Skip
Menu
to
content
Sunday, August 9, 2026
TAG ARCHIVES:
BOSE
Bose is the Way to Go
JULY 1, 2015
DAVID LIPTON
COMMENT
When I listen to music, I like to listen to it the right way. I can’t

────────────────────────────────────────

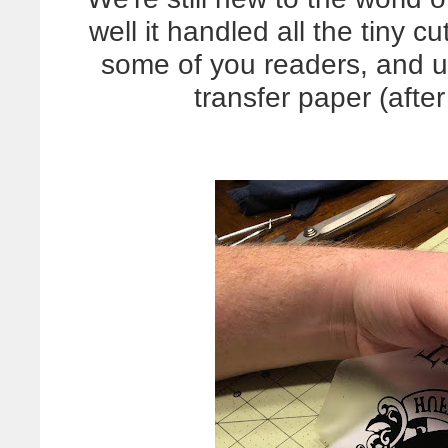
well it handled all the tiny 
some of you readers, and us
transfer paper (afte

────────────────────────────────────────

WHAT TO WORK ON: Set down again, word for word, the stretch of records from the line with "JULY 1, 2015" to the line with "When I listen", both of those lines included.

WRITTEN SOLUTION:
JULY 1, 2015
DAVID LIPTON
COMMENT
When I listen to music, I like to listen to it the right way. I can’t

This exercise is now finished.